Wabbit Season with Jackrabbit

23 August 2014 ~ blog java groovy

I have been playing with Apache Jackrabbit today, while doing some research for one of my personal projects, and while it seems to have matured a bit since the last time I looked into it, the documentation has stagnated. Granted, it still works as a jump-start better than nothing at all, but it really does not reflect the current state of the API. I present here a more modern take on the "First Hops" document based on what I did for my research - I am using Gradle, Groovy, and generally more modern versions of the libraries involved. Maybe this can help others, or myself at a later date.

The quickest and easiest way to get started is using an embedded TransientRepository. Create a project directory and create a build.groovy Gradle build file similar to the following:

apply plugin: 'groovy'

repositories {
    jcenter()
}

dependencies {
    compile 'org.codehaus.groovy:groovy-all:2.3.6'

    compile 'javax.jcr:jcr:2.0'
    compile 'org.apache.jackrabbit:jackrabbit-core:2.8.0'
    compile 'org.slf4j:slf4j-log4j12:1.7.7'
}

This will give you the required dependencies and a nice playground project to work with.

Next, we need to login to the repository.

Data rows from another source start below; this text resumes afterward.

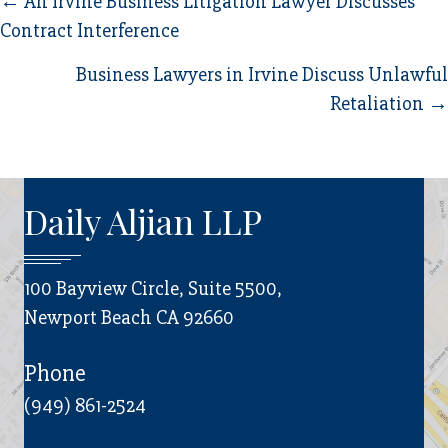
Posts
← An Irvine Business Litigation Lawyer Discusses
Contract Interference
navigation
Business Lawyers in Irvine Discuss Unlawful
Retaliation →
Daily Aljian LLP
100 Bayview Circle, Suite 5500,
Newport Beach CA 92660
Phone
(949) 861-2524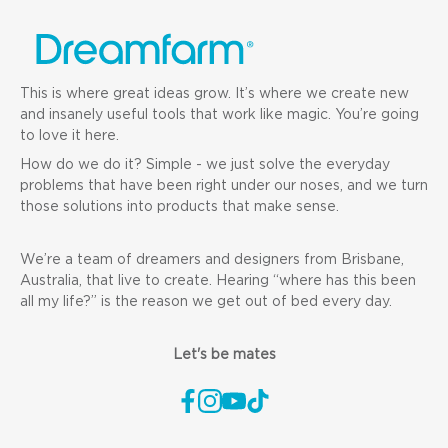
This is where great ideas grow. It’s where we create new
and insanely useful tools that work like magic. You’re going
to love it here.
How do we do it? Simple - we just solve the everyday
problems that have been right under our noses, and we turn
those solutions into products that make sense.
We’re a team of dreamers and designers from Brisbane,
Australia, that live to create. Hearing “where has this been
all my life?” is the reason we get out of bed every day.
Let's be mates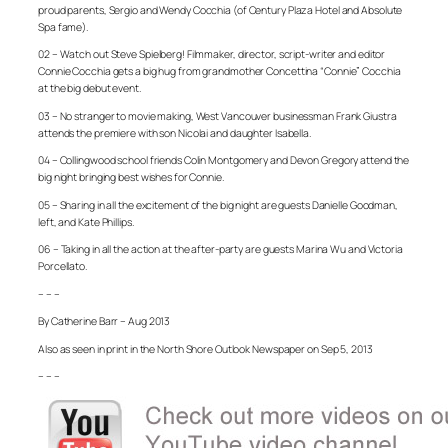
proud parents, Sergio and Wendy Cocchia (of Century Plaza Hotel and Absolute
Spa fame).
02 – Watch out Steve Spielberg! Filmmaker, director, script-writer and editor
Connie Cocchia gets a big hug from grandmother Concettina “Connie” Cocchia
at the big debut event.
03 – No stranger to movie making, West Vancouver businessman Frank Giustra
attends the premiere with son Nicolai and daughter Isabella.
04 – Collingwood school friends Colin Montgomery and Devon Gregory attend the
big night bringing best wishes for Connie.
05 – Sharing in all the excitement of the big night are guests Danielle Goodman,
left, and Kate Phillips.
06 – Taking in all the action at the after-party are guests Marina Wu and Victoria
Porcellato.
– – –
By Catherine Barr – Aug 2013
Also as seen in print in the North Shore Outlook Newspaper on Sep 5, 2013
– – –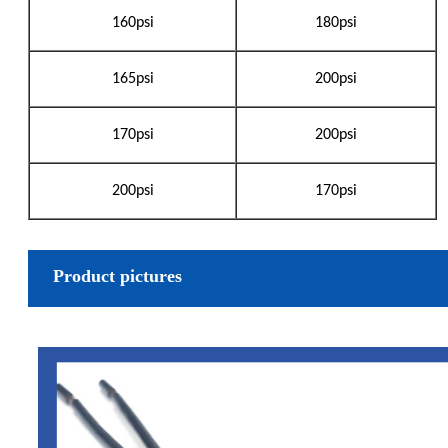
160psi
180psi
165psi
200psi
170psi
200psi
200psi
170psi
Product pictures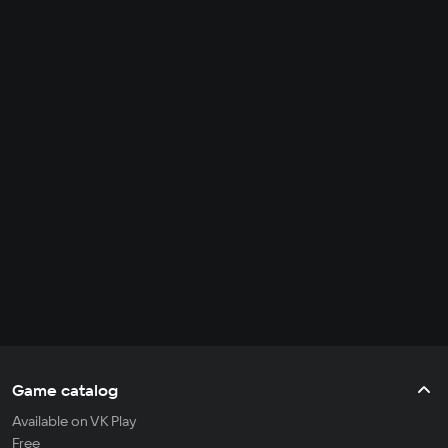
Game catalog
Available on VK Play
Free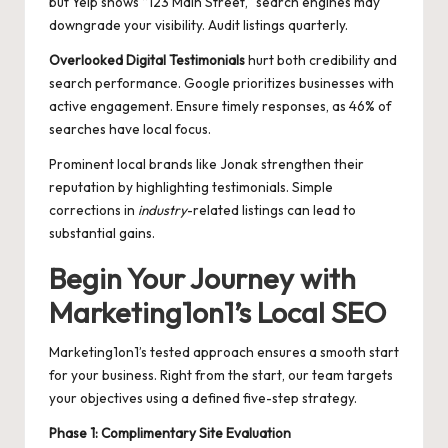
but Yelp shows “123 Main Street,” search engines may
downgrade your visibility. Audit listings quarterly.
Overlooked Digital Testimonials
hurt both credibility and
search performance. Google prioritizes businesses with
active engagement. Ensure timely responses, as 46% of
searches have local focus.
Prominent local brands like Jonak strengthen their
reputation by highlighting testimonials. Simple
corrections in
industry
-related listings can lead to
substantial gains.
Begin Your Journey with
Marketing1on1’s Local SEO
Marketing1on1’s tested approach ensures a smooth start
for your business. Right from the start, our team targets
your objectives using a defined five-step strategy.
Phase 1: Complimentary Site Evaluation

In the src/main/groovy directory of the project, create a file called Rabbits.groovy with the following code:

import groovy.util.logging.Slf4j
import org.apache.jackrabbit.core.TransientRepository

import javax.jcr.Repository
import javax.jcr.Session

@Slf4j
class Rabbits {

    static void main(args) throws Exception {
        Repository repository = new TransientRepository(
            new File('./build/repository')
        )

        Session session = repository.login()
        try {
            String user = session.getUserID()
            String name = repository.getDescriptor(Repository.REP_NAME_DESC)

            log.info 'Logged in as {} to a {} repository.', user, name

        } finally {
            session.logout()
        }
    }
}

The important part here is the TransientRepository code, which allows you to use/reuse a repository for testing. I found that specifying a repository directory in my build directory was useful since by default it will put a bunch of files and directories in the root of your project when you run the project - it's just a little cleaner when you can run gradle clean to wipe out your development repository when needed. The downside of specifying the directory seems to be that your repository is not completely transient. I was not clear whether or not this was always the case or just when I set the directory, hence the need to wipe it out sometimes.

The rest of the code is pretty clear, it just does a login to the repository and writes out some information. When run, you should get something like the following:

2014-08-23 15:23:09 Rabbits [INFO] Logged in as anonymous to a Jackrabbit repository.

The finally block is used to always logout of the repository, though this seems a bit dubious because it seemed quite easy to lock the repository in a bad state when errors caused application failure - this will require some additional investigation.

Lastly, to round out the first version of the project, create a log4j.properties file in src/main/resources so that your logger has some configuration. I used:

log4j.rootCategory=INFO, Cons

# log4j.logger.com.something=ERROR
log4j.logger.org.apache.jackrabbit=WARN

log4j.appender.Cons = org.apache.log4j.ConsoleAppender
log4j.appender.Cons.layout = org.apache.log4j.PatternLayout
log4j.appender.Cons.layout.ConversionPattern = %d{yyyy-MM-dd HH:mm:ss} %c{1} [%p] %m%n

If you want to see more about what Jackrabbit is doing, set the logging level for log4j.logger.org.apache.jackrabbit to INFO - it gets a little verbose, so I turned it down to WARN.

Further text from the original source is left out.